On Monday morning, House Health Care and Human Services Budget Division chair Tom Huntley stood before the Capitol press corps with a grin on his face and seemed to suggest that $330 million was going to fall from the sky to solve the state’s long impasse over health care for the poor and indigent. That was the figure that Huntley, DFL-Duluth, touted as Minnesota’s FY2011 share of new federal health care dollars that could be deployed to serve former recipients of General Assistance Medical Care (GAMC).
A day later, Pawlenty administration deputy chief of staff Brian McClung sent around figures from the Minnesota Department of Management and Budget indicating that the net FY11 benefit from the federal health care overhaul was a mere $14 million, and that commitments attached to the federal reforms would add another $881 million in deficits for the upcoming 2012-13 biennium.
Welcome to the Capitol’s latest version of who understands this damn thing?
As legislators and agency staffers learned from the lessons of the 2009 federal stimulus bill — or should have learned — any new package of federal funds represents a puzzle that state officials and their fiscal analysts will spend weeks, or months, trying to fathom with the help of federal agency personnel, who are themselves endeavoring to master the details of what Congress has wrought.
So it will be some time before anyone at the Capitol complex can claim an authoritative grasp of what the new federal laws mean for Minnesota’s near- and long-term general fund budget troubles. But in the meantime, legislative fiscal analysts suggest the truth is different from both Huntley’s initial claims and those of MMB and the state Department of Human Services.

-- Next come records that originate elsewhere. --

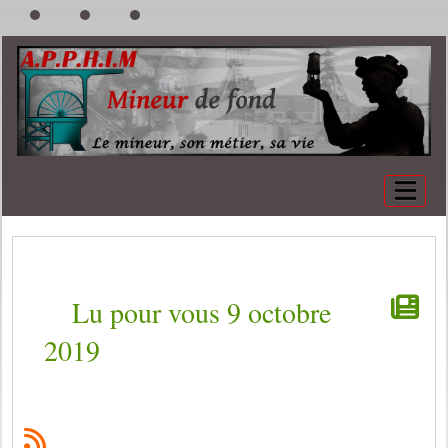
Lu pour vous 9 octobre
2019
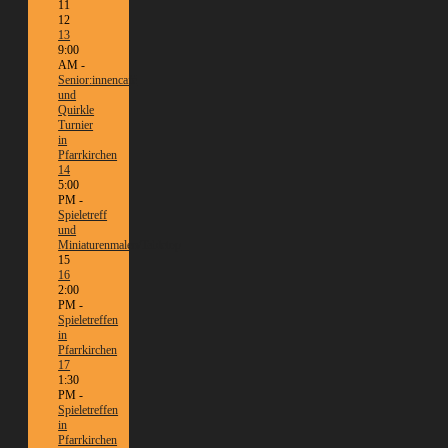
11
12
13
9:00
AM -
Senior:innencafé
und
Quirkle
Turnier
in
Pfarrkirchen
14
5:00
PM -
Spieletreff
und
Miniaturenmalen/Tabletop
15
16
2:00
PM -
Spieletreffen
in
Pfarrkirchen
17
1:30
PM -
Spieletreffen
in
Pfarrkirchen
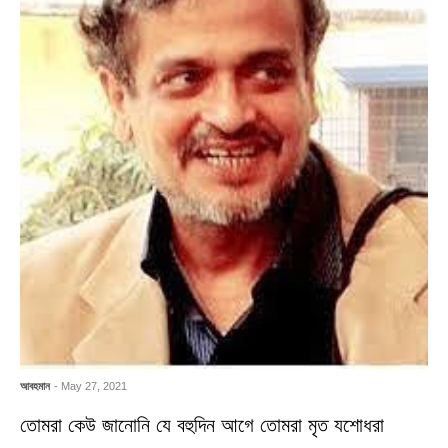
আবহমান
- May 27, 2021
তোমরা কেউ জানোনি যে বহুদিন আগে তোমরা মৃত যশোধরা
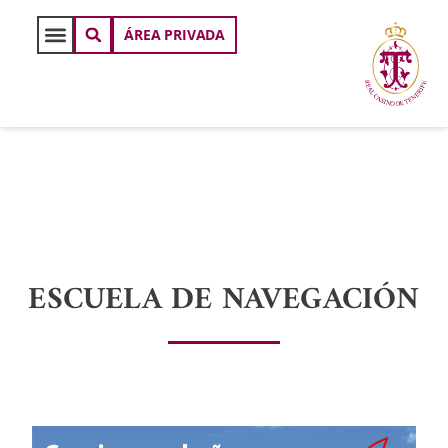
ÁREA PRIVADA
ESCUELA DE NAVEGACIÓN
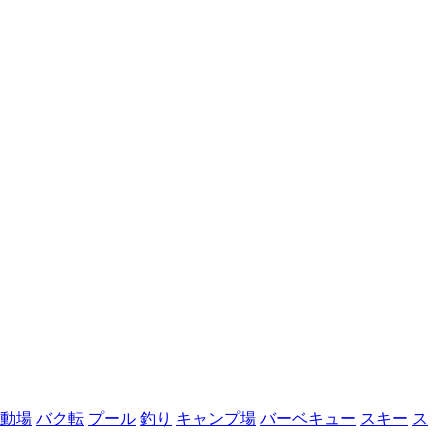
動場
バク転
プール
釣り
キャンプ場
バーベキュー
スキー
ス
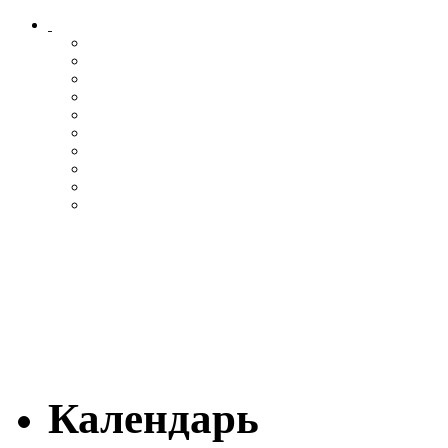
Календарь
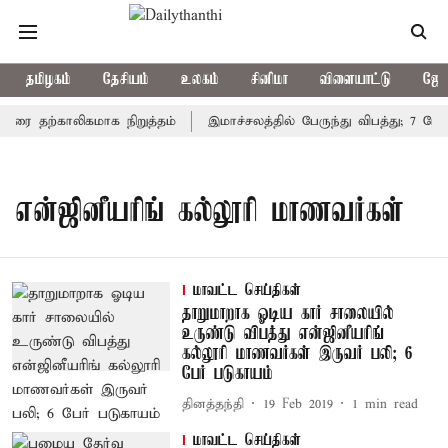
தமிழகம்
தேசியம்
உலகம்
சினிமா
விளையாட்டு
ஜோத
ிரை தற்காலிகமாக நிறுத்தம்
இமாச்சலத்தில் பேருந்து விபத்து; 7 பேர
என்ஜினீயரிங் கல்லூரி மாணவர்கள்
மாவட்ட செய்திகள்
தாறுமாறாக ஓடிய கார் சாலையில்
உருண்டு விபத்து என்ஜினீயரிங்
கல்லூரி மாணவர்கள் இருவர் பலி; 6
பேர் படுகாயம்
தினத்தந்தி
19 Feb 2019
1
min read
மாவட்ட செய்திகள்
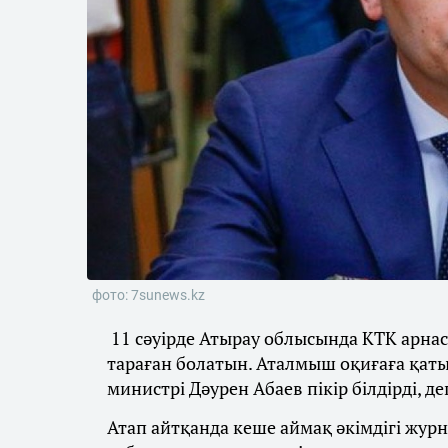
фото: 7sunews.kz
11 сәуірде Атырау облысында КТК арнас
тараған болатын. Аталмыш оқиғаға қаты
министрі Дәурен Абаев пікір білдірді, 
Атап айтқанда кеше аймақ әкімдігі жур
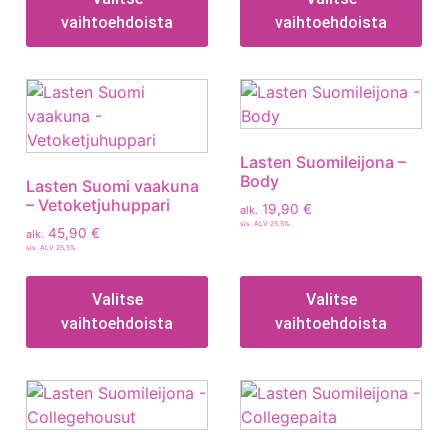
vaihtoehdoista
vaihtoehdoista
Lasten Suomileijona –
Body
Lasten Suomi vaakuna
– Vetoketjuhuppari
19,90
€
alk.
sis. ALV 25,5%
45,90
€
alk.
sis. ALV 25,5%
Valitse
Valitse
vaihtoehdoista
vaihtoehdoista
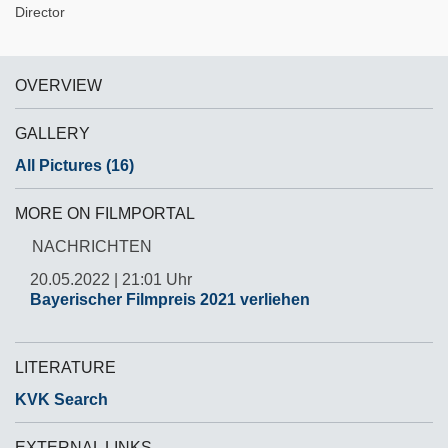
Director
OVERVIEW
GALLERY
All Pictures (16)
MORE ON FILMPORTAL
NACHRICHTEN
20.05.2022 | 21:01 Uhr
Bayerischer Filmpreis 2021 verliehen
LITERATURE
KVK Search
EXTERNAL LINKS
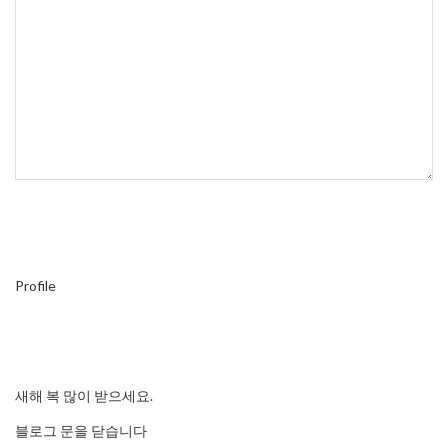
Profile
새해 복 많이 받으세요.
블로그 문을 닫습니다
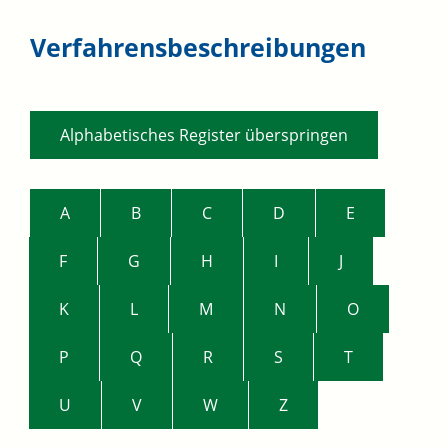
Verfahrensbeschreibungen
Alphabetisches Register überspringen
A
B
C
D
E
F
G
H
I
J
K
L
M
N
O
P
Q
R
S
T
U
V
W
Z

“This looks like it will be a substantial net benefit to the state budget over the long term,” says one nonpartisan fiscal analyst. “In the short term, it will be very expensive to the state, though not as expensive as the [MMB] numbers are saying.”
In terms of Minnesota budget implications, the heart of the federal overhaul is its plan to allow individuals making up to 133 percent of federal poverty guidelines to sign up for early enrollment in Medicare. This figures to remove a great many people from the ranks of not only GAMC, which serves mostly indigent, single adults, but of the state’s MinnesotaCare insurance program for working adults who don’t receive insurance coverage from their employers. This is a budget-helper for Minnesota because the enhanced Medicare program matches state dollars with federal ones, while both GAMC and MnCare are entirely state-funded.
The analyst says MMB’s FY11 numbers seem reasonably close to the mark — but ignore benefits that would accrue to the state in the years after 2012-13. One caveat: The analyst goes on to say that the increase in the ’12-’13 deficit (currently pegged at $5.8 to $8 billion) is likelier to be in the neighborhood of $680 million than the nearly $900 million claimed by MMB, provided that the savings to the Health Care Access Fund are used to offset the increased general fund costs. (That’s because MMB assumes that Minnesota would move immediately to covering everyone up to 133 percent of the federal poverty level, something states are allowed — but not required — to do.)
But once the state has weathered 2012-13, the analyst says, the new federal apparatus will be “quite beneficial” to Minnesota. The ’12-’13 biennium represents a special fiscal challenge due in large part to massive projected deficits for MnCare during that period: “The Health Care Access Fund [a dedicated pool of dollars that funds MnCare] is projected to run huge deficits, in the hundreds of millions of dollars, over the next two years. You need to get that fund back to zero before you start to realize any net savings.
“But in subsequent biennia, HCAF would likely begin to build a surplus thanks to the federal matching funds provisions for people who move to early-enrollment Medicare. By ’14 and ’15, you would be seeing a great deal of benefit to the state [budget].”
This, of course, is followed by the inevitable caveat: “These numbers” — wait for it — “are all a little fuzzy at this point.”